Jennifer Croes, Associate Director at Emirates Nature-WWF said: "Wildlife crime takes advantage of vulnerabilities in the supply chain, enabled by corruption, fraud, and inadequate regulation, converging with other forms of serious criminality such as money laundering and cybercrime. Financial institutions play a key role in monitoring and investigating suspicious activities, and to disrupt the trade chain holistically, we need to ‘Follow the Money’, that fuels and finances the trade. It is critical to work together with entities across the sectors to detect, investigate and disrupt illicit financial flows related to wildlife trafficking by utilizing red flags and risk assessment indicators. The free, accessible and practical IWT Financial Flows Toolkit, also translated into Arabic, showcases UAE’s commitment in tackling this issue and putting an end to illegal wildlife trade." 

UK Serious Organised Crime Network in collaboration with UAE government, WWF, TRAFFIC and Themis and with extensive contributions from various sectors, developed the Toolkit, focussed on the Africa to Asia route – including global financial centres, in particular the UAE, Hong Kong and Singapore.

Tools like this provide essential guidance to financial institutions and government agencies in China on necessary governance and stewardship to drive best practice in tackling the illegal trade of wildlife. TRAFFIC will join hands with ACAMS China and other partners to promote the use of this toolkit by delivery of training and webinars, filling gaps in understanding financial flows and support measures to mitigate the risks of wildlife crime and associated money launder-laundering and addressing an associated lack of familiarity and low historic prioritisation of money laundering threats association with wildlife crime.”

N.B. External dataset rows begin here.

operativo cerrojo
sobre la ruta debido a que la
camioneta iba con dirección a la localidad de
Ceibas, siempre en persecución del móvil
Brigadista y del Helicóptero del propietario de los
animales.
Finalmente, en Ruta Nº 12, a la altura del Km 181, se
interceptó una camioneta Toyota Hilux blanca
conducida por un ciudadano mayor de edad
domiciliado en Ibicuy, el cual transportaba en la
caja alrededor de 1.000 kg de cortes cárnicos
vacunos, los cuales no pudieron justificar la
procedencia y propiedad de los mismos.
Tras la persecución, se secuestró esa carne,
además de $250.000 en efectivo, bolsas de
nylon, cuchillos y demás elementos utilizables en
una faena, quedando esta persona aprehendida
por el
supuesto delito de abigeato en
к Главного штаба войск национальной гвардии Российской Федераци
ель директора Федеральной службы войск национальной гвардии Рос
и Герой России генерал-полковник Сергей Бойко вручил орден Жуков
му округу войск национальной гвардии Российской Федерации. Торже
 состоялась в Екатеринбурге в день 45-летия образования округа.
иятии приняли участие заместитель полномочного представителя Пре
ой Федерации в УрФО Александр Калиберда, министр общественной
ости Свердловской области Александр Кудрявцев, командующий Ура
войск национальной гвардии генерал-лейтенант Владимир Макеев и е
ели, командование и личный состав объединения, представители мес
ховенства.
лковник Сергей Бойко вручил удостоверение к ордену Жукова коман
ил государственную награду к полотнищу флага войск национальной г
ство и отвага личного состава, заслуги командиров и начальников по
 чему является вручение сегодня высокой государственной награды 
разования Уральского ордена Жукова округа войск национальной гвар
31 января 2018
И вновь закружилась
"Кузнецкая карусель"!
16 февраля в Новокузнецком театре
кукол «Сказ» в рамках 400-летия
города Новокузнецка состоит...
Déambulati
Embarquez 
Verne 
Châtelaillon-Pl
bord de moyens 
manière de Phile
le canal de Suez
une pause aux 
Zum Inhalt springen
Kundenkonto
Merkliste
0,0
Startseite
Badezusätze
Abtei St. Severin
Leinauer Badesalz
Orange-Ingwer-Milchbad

Ling Xu, China Office Director at TRAFFIC

The Toolkit addresses the nexus where IWT converges with serious organised crime, and to reach a broader spectrum of stakeholders, has been translated into Arabic and Mandarin by the UAE government and TRAFFIC’s China office.

Toolkit highlights the critical importance of collaboration in addressing this crime: neither law enforcement, nor government, nor the private sector can tackle it alone; and public-private partnerships are key to success.


Notes:

The Chinese translation of the toolkit was generously funded by NORAD and U.S. Department of State-funded INL project (Money laundering and the illegal wildlife trade in China).